FBI Still Wants Encryption Compromise Where None is Possible
FBI Director Comey is still searching for a so-called compromise on encryption, even though no such compromise is possible. The director made the comments while speaking at the International Conference on Cyber Security last Wednesday, where he said Americans should discuss the issue after the 2016 elections. He said we should have that conversation before some event involving encryption makes it impossible to discuss rationally.
“We are moving to a place where wide swaths of American life are absolutely private,” Mr. Comey said, according to The Wall Street Journal. “This is a different way to live. The FBI should not tell people what the answer is. Neither should companies. We have to have a conversation in this country about where we want to be.”
Pervasive Surveillance is the Precedent
Mr. Comey is mistaken in that initial premise, however. We aren’t moving to a place where “wide swaths of American life are absolutely private,” we are returning to such a place. The FBI “going dark” isn’t the precedent, the surveillance state is the precedent.
The subject of end-to-end encryption was a hot topic earlier in the year, sparked by the FBI trying to force Apple to create software that would bypass user encryption on the work phone of terrorist. The agency won an initial court order forcing Apple to do just that.
In the course of a vigorous appeal—and a lengthy public back and forth between Apple, the tech world, privacy advocates, the FBI, the Department of Justice, and attorneys general—the FBI withdrew its demand and hired a private security firm to hack the device.
The conversation died down soon thereafter, but Mr. Comey wants it to resume. “It became a rallying point for so much emotion that a complicated conversation between people with the same values became […] impossible,” Mr. Comey said.

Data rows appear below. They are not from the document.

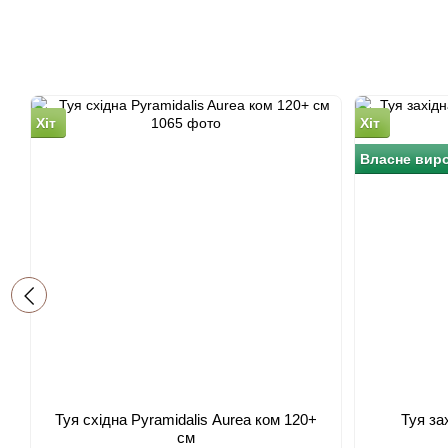
Хіт
Хіт
Власне вир
Туя східна Pyramidalis Aurea ком 120+
Туя за
см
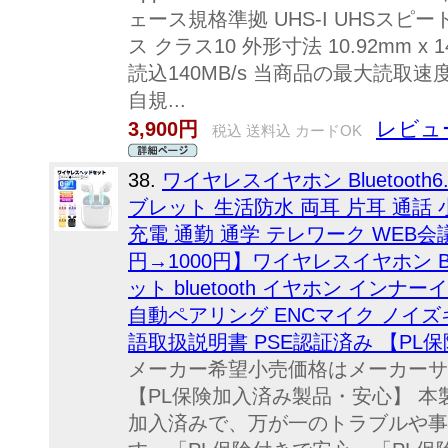
ェース規格準拠 UHS-I UHSスピ
ス クラス10 外形寸法 10.92mm x 1
読込140MB/s 当商品の最大読取速
自規...
レビュー
3,900円
税込 送料込 カードOK
38.
ワイヤレスイヤホン Bluetooth6.1 
ブレット 生活防水 両耳 片耳 通話 小
充電 通勤 通学 テレワーク WEB会議
円→1000円】ワイヤレスイヤホン Blu
ット bluetooth イヤホン イン
自動ペアリング ENCマイク ノイズキ
語取扱説明書 PSE認証済み 【P
メーカー希望小売価格はメーカーサ
【PL保険加入済み製品・安心】 本
加入済みで、万が一のトラブルや事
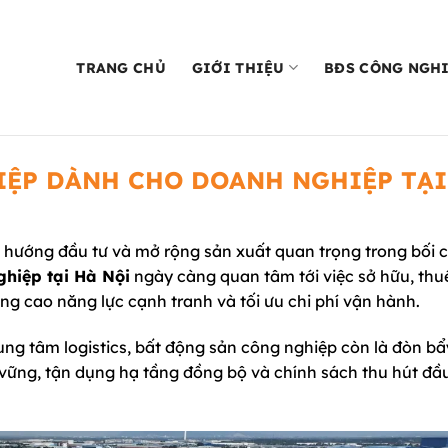
TRANG CHỦ
GIỚI THIỆU
BĐS CÔNG NGH
IỆP DÀNH CHO DOANH NGHIỆP TẠI
 hướng đầu tư và mở rộng sản xuất quan trọng trong bối 
hiệp tại Hà Nội
ngày càng quan tâm tới việc sở hữu, thu
g cao năng lực cạnh tranh và tối ưu chi phí vận hành.
ung tâm logistics, bất động sản công nghiệp còn là đòn bẩ
 vững, tận dụng hạ tầng đồng bộ và chính sách thu hút đầ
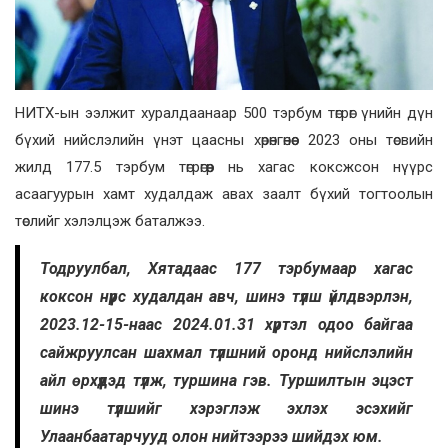
НИТХ-ын ээлжит хуралдаанаар 500 тэрбум төгрөг үнийн дүн
бүхий нийслэлийн үнэт цаасны хөрөнгөнөөс 2023 оны төсвийн
жилд 177.5 тэрбум төгрөгөөр нь хагас коксжсон нүүрс
асаагуурын хамт худалдаж авах заалт бүхий тогтоолын
төслийг хэлэлцэж баталжээ.
Тодруулбал, Хятадаас 177 тэрбумаар хагас
коксон нүүрс худалдан авч, шинэ түлш үйлдвэрлэн,
2023.12-15-наас 2024.01.31 хүртэл одоо байгаа
сайжруулсан шахмал түлшний оронд нийслэлийн
айл өрхүүдэд түлж, туршина гэв. Туршилтын эцэст
шинэ түлшийг хэрэглэж эхлэх эсэхийг
Улаанбаатарчууд олон нийтээрээ шийдэх юм.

Seeking Compromise Where None Is Possible
Speaking at the same event, David J. Hickton, U.S. Attorney for the Western District of Pennsylvania, offered a similar tone as Mr. Comey’s. Mr. Hickton said, “I am confident that we can find a common ground on encryption, but right now I think it’s uncertain.”
As we always point out—because it’s important—encryption is binary. It either works or it doesn’t. If the government or a company has backdoor access, malicious actors the world over can get that same access. Foreign governments, criminal organizations, and terrorists can all target any backdoor that exists, no matter how zealously it is guarded and maintained.
Related
This is well understood by the encryption community, but Director Comey and others in law enforcement appear unwilling to accept it. Mr. Comey approaches the subject from the standpoint that a compromise is possible when it isn’t.